### Stored data entries

*** Block opens ***

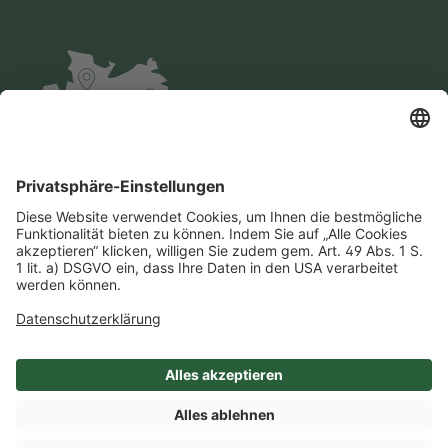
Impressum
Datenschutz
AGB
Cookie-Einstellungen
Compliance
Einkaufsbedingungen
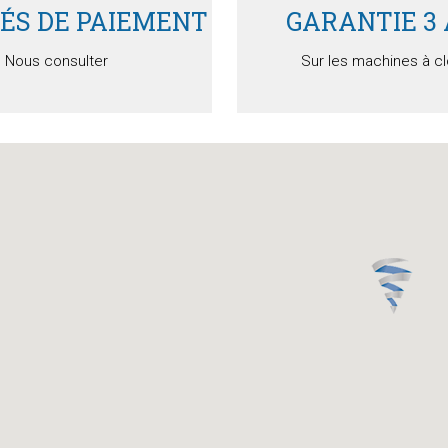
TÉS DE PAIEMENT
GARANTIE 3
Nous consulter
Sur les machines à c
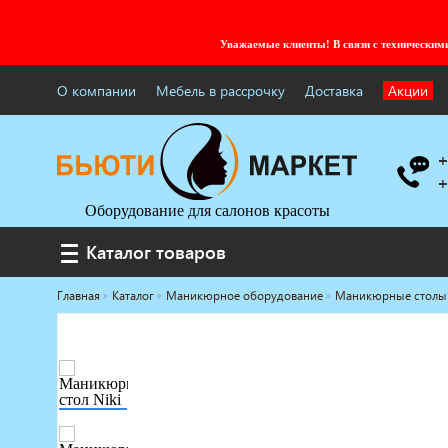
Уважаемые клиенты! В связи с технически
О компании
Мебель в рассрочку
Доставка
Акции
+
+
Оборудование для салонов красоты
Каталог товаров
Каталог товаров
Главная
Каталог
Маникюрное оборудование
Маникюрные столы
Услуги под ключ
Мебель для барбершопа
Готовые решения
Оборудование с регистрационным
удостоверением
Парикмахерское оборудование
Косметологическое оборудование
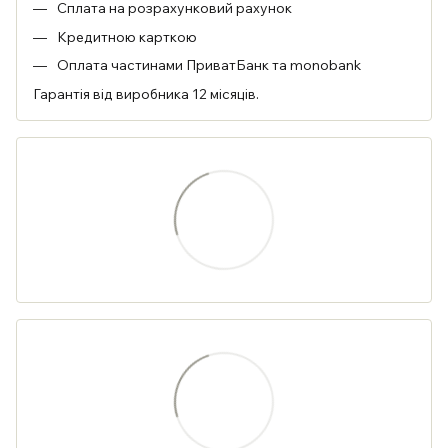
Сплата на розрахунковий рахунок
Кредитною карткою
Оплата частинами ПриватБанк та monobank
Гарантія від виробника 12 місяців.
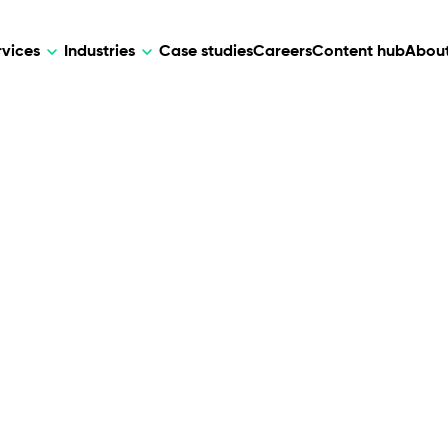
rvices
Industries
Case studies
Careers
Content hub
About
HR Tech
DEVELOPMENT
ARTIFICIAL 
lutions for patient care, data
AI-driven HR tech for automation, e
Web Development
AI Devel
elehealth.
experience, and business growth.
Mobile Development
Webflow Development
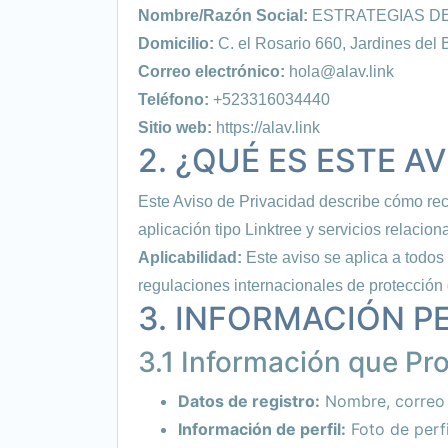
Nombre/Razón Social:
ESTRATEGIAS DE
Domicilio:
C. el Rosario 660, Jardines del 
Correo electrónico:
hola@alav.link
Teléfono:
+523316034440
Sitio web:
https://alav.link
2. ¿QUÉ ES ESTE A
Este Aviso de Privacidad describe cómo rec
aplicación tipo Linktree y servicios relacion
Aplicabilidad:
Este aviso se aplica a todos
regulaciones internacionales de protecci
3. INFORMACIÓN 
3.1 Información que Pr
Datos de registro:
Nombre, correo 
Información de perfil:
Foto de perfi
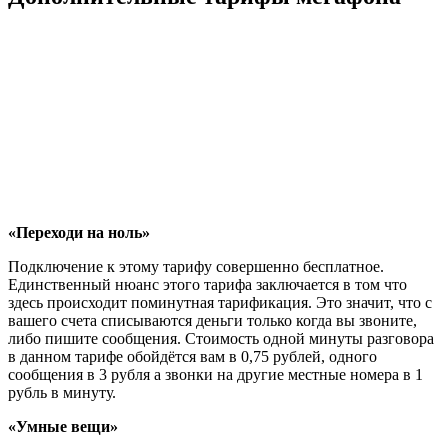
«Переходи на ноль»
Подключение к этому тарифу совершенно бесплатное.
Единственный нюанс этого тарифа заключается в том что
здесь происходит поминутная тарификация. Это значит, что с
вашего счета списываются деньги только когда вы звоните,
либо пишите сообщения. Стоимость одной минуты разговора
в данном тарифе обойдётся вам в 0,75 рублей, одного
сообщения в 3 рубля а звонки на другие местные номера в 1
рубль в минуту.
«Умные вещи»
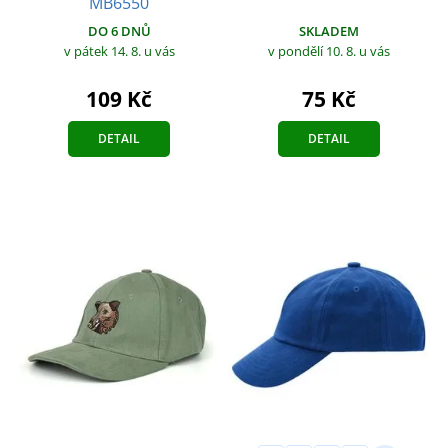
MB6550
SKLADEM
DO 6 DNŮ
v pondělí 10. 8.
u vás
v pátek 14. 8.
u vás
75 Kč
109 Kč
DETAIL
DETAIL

*** Block closes ***

### ASSIGNMENT
Print the lines from the one that contains "удостоверением" through the last line of the data, exactly and in full, and no other lines. Pictures are not part of the copy.

### RESULT OF THE TASK
удостоверением
Парикмахерское оборудование
Косметологическое оборудование
Сплата на розрахунковий рахунок
Кредитною карткою
Оплата частинами ПриватБанк та monobank
Гарантія від виробника 12 місяців.
rvices
Industries
Case studies
Careers
Content hub
About
HR Tech
DEVELOPMENT
ARTIFICIAL 
lutions for patient care, data
AI-driven HR tech for automation, e
Web Development
AI Devel
elehealth.
experience, and business growth.
Mobile Development
Webflow Development
Nombre/Razón Social:
ESTRATEGIAS DE
Domicilio:
C. el Rosario 660, Jardines del 
Correo electrónico:
hola@alav.link
Teléfono:
+523316034440
Sitio web:
https://alav.link
2. ¿QUÉ ES ESTE A
Este Aviso de Privacidad describe cómo rec
aplicación tipo Linktree y servicios relacion
Aplicabilidad:
Este aviso se aplica a todos
regulaciones internacionales de protecci
3. INFORMACIÓN 
3.1 Información que Pr
Datos de registro:
Nombre, correo 
Información de perfil:
Foto de perfi
«Переходи на ноль»
Подключение к этому тарифу совершенно бесплатное.
Единственный нюанс этого тарифа заключается в том что
здесь происходит поминутная тарификация. Это значит, что с
вашего счета списываются деньги только когда вы звоните,
либо пишите сообщения. Стоимость одной минуты разговора
в данном тарифе обойдётся вам в 0,75 рублей, одного
сообщения в 3 рубля а звонки на другие местные номера в 1
рубль в минуту.
«Умные вещи»
MB6550
SKLADEM
DO 6 DNŮ
v pondělí 10. 8.
u vás
v pátek 14. 8.
u vás
75 Kč
109 Kč
DETAIL
DETAIL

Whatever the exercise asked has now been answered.